● What the task requires
Among the entries that follow, some lines contain the word "split". Show all of them.

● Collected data
# # # # #

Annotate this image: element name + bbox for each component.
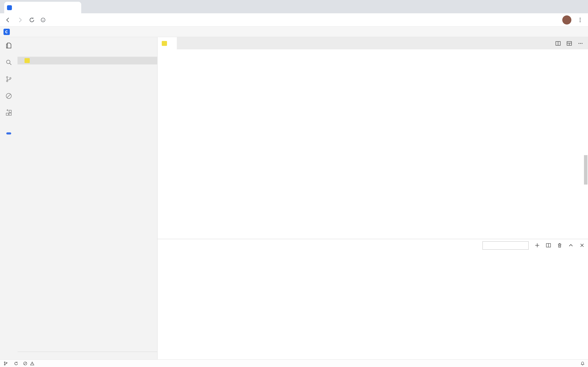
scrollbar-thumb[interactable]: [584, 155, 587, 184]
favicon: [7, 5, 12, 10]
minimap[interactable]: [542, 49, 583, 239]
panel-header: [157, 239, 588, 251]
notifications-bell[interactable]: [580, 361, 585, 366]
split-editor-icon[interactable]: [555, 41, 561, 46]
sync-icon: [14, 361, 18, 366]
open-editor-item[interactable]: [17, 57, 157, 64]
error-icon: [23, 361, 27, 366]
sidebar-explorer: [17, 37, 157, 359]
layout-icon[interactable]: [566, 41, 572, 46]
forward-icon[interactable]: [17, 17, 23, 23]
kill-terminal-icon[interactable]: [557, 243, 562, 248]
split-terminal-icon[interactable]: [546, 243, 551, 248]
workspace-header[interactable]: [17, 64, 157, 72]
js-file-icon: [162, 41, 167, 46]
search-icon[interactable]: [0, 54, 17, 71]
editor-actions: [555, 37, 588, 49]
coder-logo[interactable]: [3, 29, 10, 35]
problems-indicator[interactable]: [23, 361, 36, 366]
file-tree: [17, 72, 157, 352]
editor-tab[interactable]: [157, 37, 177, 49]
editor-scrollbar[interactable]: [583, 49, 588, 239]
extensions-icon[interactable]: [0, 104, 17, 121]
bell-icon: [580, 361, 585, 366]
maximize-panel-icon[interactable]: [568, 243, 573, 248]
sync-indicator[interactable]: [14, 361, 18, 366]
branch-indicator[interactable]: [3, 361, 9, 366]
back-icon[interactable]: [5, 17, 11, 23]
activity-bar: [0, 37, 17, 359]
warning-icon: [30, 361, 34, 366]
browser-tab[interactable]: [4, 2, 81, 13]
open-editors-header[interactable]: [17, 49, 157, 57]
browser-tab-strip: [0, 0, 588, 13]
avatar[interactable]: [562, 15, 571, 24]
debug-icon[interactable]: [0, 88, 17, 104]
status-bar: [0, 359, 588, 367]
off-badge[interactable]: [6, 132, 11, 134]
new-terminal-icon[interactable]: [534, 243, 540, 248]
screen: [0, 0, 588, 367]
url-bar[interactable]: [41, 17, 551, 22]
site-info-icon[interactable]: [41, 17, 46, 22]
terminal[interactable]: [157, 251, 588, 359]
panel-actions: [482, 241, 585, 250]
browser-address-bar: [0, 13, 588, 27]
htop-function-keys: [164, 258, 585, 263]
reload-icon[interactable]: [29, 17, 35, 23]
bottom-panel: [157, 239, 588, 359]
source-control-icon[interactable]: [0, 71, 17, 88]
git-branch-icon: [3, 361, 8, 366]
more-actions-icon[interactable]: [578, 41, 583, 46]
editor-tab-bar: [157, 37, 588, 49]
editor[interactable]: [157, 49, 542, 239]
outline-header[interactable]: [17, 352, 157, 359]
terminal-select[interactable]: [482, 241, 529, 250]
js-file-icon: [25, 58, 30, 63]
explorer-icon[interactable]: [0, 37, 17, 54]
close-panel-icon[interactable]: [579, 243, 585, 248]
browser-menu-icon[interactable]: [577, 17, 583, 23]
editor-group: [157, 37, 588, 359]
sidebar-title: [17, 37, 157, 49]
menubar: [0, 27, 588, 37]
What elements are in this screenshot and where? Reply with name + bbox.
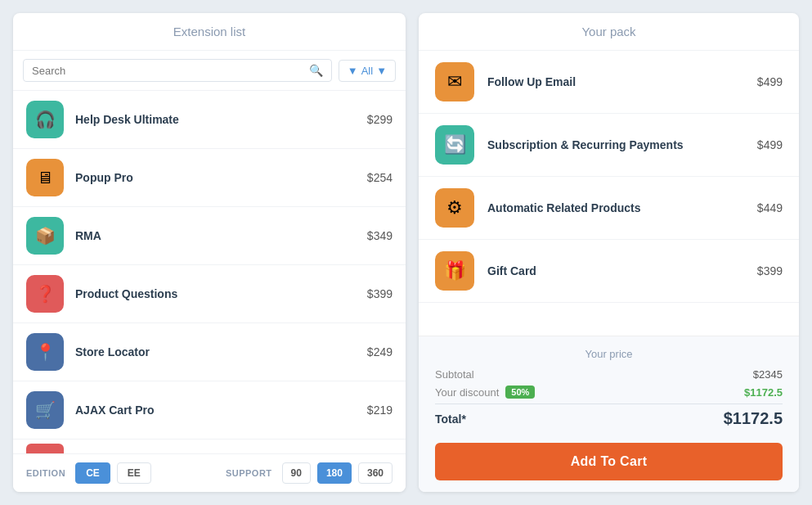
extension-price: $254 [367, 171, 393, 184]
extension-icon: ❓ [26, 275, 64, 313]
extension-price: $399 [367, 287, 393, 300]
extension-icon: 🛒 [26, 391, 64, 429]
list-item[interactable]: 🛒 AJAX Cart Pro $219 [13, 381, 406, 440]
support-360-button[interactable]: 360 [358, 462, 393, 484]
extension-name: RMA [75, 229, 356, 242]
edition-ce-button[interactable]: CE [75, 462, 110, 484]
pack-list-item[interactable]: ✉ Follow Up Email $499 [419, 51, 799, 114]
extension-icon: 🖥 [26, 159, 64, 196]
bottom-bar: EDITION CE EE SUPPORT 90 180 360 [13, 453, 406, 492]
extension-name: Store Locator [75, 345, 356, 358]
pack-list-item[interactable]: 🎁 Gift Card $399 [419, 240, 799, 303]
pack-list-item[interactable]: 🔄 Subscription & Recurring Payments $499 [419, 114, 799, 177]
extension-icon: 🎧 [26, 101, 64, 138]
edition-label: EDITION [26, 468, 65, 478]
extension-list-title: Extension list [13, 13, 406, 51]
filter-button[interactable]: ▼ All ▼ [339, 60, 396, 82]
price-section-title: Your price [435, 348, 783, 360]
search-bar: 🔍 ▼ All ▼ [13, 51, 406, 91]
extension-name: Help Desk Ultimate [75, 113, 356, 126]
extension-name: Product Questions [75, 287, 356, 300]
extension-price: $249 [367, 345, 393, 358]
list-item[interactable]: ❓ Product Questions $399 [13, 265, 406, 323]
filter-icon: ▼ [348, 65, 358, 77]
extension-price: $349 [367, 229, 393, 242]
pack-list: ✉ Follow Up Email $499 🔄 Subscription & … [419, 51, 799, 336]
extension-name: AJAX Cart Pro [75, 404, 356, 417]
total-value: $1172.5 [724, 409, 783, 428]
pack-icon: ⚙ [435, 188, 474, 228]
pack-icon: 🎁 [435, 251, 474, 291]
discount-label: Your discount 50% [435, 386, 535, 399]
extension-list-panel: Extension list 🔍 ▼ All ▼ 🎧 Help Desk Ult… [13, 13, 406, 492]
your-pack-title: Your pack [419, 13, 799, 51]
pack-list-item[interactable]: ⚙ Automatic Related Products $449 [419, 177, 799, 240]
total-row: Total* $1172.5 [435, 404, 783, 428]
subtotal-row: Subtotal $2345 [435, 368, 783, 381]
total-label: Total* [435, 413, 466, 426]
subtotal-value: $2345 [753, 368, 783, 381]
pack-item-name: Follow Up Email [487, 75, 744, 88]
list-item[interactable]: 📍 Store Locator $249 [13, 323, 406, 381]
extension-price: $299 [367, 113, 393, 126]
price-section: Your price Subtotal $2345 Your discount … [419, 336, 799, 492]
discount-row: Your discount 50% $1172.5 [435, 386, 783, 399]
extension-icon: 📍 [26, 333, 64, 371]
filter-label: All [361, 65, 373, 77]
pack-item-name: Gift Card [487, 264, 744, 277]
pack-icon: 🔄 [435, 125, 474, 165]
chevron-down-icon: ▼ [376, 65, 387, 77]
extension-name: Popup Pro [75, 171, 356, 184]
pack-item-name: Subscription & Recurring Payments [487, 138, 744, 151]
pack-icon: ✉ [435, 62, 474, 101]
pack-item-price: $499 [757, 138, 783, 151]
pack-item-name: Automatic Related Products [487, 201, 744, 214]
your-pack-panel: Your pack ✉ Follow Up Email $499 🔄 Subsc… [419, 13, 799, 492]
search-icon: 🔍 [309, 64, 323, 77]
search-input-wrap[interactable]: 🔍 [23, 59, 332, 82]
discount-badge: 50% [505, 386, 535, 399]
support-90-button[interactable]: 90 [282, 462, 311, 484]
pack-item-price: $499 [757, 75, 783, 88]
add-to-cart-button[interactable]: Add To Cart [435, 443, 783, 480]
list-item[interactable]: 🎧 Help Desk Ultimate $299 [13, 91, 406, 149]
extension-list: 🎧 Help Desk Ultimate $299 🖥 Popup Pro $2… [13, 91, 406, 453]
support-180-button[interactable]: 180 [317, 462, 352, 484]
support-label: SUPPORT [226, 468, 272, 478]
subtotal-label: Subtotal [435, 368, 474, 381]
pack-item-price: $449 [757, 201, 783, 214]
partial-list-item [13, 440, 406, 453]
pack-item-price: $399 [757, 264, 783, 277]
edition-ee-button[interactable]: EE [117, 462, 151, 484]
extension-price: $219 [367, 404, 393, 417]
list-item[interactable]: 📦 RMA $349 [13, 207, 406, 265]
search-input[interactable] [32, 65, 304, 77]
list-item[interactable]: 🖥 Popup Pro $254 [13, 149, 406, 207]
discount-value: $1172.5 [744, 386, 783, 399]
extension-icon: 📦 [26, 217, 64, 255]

# # # # #

● Expected answer
split-editor-icon[interactable]: [555, 41, 561, 46]
split-terminal-icon[interactable]: [546, 243, 551, 248]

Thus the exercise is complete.